Monday, January 25, 2010

Slow and steady wins the race

Jan. 21 weigh in: 1.6 pound loss
Weight: 202.4

Equal weight loss to the first week! I'm fine with continuing at this rate. 1-3 pounds per week is a healthy rate for keeping the weight off long term. It would be pretty nice to see 200 on the scale this week, but I haven't eaten that well this week. We shall see.

Saturday, January 16, 2010

First Weigh-In (Jan. 7): 205.6 lbs
Second Weigh-In (Jan. 14): 204.0 lbs [down 1.6!]

I've worked out six days a week for the past two weeks straight. It may sound like a lot, but I'm starting slow and will increase the amount of weights and intensity as I continue.

Week 1 Workouts (Jan. 3-9)
M, T, W: cardio, strength, yoga/relaxation
R, F, S: cardio strength, yoga/relaxation

Week 2 Workouts (Jan. 10-16)
M, T, W: cardio (Turbo Jam: Punch Kick & Jam), strength (Biggest Loser 1: Strength & Sculpt), cardio (Hip Hop Dance & Abs with Kim)
R, F, S: strength (BL 1: Strength & Sculpt), cardio (TJ: Punch Kick & Jam), yoga/relaxation (Yoga for Aches and Pains)

Hopefully I'll be able to report an even bigger loss next week!

Monday, January 4, 2010

A(nother) New Beginning

A co-worker and I have agreed to work towards our own weight loss goals for the next two months. Yet again I am starting over in the healthy life category. I reached my heaviest weight of 225 pounds in high school during junior year in 2000. A combination of social anxiety and bad eating habits along with the usual teenage angst brought me to that low point. I hit rock bottom and almost had my dad set me up with a counselor. Somehow I convinced myself that I could or should put in the hard work on my own. I started working out intermittently and -with the help of free access to the gym at Millikin University- by 2005 I was down to 185 pounds.

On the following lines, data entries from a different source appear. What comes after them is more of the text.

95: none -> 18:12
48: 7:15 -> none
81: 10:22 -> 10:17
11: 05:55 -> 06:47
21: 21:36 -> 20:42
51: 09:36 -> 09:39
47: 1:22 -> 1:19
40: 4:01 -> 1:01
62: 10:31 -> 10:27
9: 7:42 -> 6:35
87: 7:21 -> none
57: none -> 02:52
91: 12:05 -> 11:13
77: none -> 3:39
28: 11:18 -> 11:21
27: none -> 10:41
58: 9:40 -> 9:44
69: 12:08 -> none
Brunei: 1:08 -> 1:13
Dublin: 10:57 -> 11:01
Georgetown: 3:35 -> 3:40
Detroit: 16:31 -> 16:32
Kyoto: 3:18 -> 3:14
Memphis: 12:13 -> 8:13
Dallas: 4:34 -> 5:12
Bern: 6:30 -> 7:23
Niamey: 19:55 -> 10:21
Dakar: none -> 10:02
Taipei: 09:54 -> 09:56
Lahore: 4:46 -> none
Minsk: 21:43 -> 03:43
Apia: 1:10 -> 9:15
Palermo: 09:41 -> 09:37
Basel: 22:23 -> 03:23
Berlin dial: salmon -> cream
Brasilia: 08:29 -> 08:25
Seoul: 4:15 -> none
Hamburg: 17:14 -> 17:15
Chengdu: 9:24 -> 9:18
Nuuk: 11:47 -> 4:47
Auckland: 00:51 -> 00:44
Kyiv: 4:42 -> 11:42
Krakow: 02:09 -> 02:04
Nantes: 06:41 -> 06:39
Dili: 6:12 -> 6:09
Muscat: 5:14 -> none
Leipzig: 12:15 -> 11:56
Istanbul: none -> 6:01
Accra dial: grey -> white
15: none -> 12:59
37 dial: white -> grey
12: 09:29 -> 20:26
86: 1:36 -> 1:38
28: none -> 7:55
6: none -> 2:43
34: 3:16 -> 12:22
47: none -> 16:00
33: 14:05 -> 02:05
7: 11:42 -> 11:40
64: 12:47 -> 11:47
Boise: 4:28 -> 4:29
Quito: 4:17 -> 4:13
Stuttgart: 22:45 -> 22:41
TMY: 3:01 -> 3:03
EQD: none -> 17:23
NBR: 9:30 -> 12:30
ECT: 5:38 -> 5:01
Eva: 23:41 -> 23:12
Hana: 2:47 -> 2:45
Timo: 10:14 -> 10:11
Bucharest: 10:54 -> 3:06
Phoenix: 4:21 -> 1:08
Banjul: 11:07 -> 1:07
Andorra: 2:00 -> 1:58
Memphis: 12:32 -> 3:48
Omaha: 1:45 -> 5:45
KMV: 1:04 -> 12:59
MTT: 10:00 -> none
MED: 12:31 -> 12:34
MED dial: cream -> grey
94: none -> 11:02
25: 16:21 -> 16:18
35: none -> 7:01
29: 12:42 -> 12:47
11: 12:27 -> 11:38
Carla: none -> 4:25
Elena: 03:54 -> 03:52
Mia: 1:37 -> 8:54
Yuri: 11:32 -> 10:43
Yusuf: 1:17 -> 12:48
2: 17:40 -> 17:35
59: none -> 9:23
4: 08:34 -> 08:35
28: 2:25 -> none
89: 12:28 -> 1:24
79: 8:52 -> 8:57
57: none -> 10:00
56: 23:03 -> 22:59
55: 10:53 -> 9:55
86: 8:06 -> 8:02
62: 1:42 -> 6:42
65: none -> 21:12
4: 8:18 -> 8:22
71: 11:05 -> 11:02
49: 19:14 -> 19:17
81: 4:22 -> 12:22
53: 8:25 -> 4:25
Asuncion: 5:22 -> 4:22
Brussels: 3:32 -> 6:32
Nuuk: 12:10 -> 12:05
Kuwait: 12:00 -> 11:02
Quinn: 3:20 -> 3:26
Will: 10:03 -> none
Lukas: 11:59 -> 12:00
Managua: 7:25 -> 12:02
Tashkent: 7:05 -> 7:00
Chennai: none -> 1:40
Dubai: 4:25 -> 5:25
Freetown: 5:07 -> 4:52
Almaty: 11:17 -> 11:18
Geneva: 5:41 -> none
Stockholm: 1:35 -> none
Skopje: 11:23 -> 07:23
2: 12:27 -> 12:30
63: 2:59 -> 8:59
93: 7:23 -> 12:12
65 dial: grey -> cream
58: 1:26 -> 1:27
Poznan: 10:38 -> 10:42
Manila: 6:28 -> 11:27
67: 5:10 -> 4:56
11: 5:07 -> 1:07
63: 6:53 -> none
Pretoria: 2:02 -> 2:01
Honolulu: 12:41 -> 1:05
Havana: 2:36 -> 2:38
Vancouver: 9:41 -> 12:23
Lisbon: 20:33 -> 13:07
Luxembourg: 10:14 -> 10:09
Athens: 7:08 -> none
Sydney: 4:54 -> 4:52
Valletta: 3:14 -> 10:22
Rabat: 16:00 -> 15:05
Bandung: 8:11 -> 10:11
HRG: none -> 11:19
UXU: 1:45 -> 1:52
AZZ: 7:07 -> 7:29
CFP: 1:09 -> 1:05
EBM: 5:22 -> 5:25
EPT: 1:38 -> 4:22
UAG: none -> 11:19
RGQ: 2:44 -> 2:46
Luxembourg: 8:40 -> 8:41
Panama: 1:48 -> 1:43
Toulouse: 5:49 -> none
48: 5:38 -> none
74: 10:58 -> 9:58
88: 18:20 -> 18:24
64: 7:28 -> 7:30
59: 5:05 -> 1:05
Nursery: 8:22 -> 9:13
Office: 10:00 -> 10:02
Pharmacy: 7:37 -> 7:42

After a brain hemmorhage and brain surgery in the summer of 2005 I continued to work out and focus on my health. I controlled my eating with Weight Watchers and either walked 1-3 miles or swam over 50 laps daily in my dad's pool. After a move back to Illinois in February of 2006 with a big thanks to Weight Watchers and working out to The Biggest Loser DVDs I made it down to my lowest weight, 158 pounds. 67 pounds lighter I felt comfortable and confident in my own body...but I felt like I was starving. For those who have never been on the Weight Watchers program, the less you weigh, the less you eat. You are assigned a number of points (or calories) you can consume based on your weight and activity levels. At that point an average day's worth of meals was:

Breakfast-yogurt and an apple
Lunch-plain wheat bread turkey sandwich, light string cheese, pickles
Dinner-lean cuisine dinner, green beans and slim-a-bear ice cream sandwich

I was constantly hungry and was insanely tired of counting points and watching everything I ate. 3 years later, after several moves, 4 different jobs and getting married, I am back at about 210 pounds. I've continued to work out...albeit far more infrequently. But, I've definitely been hitting the ice cream and carbohydrates far too often.

This time around, I've set a reasonable goal. I'd like to be confident about my body again...but not by sacrificing my sanity to the food control gods. I'm starting to work out regularly again; hopefully 4-6 times a week. And, I'm watching what I eat, but not in an overly obsessed kind of way. I'm hoping to get back down to 180. That's 30 pounds down...still 22 pounds over my lowest point. I'm hoping that will get me back from a size 16 to a size 14 and return me to a sense of peace within my body.

We're starting weigh-ins for two months on Friday. I'll keep you posted!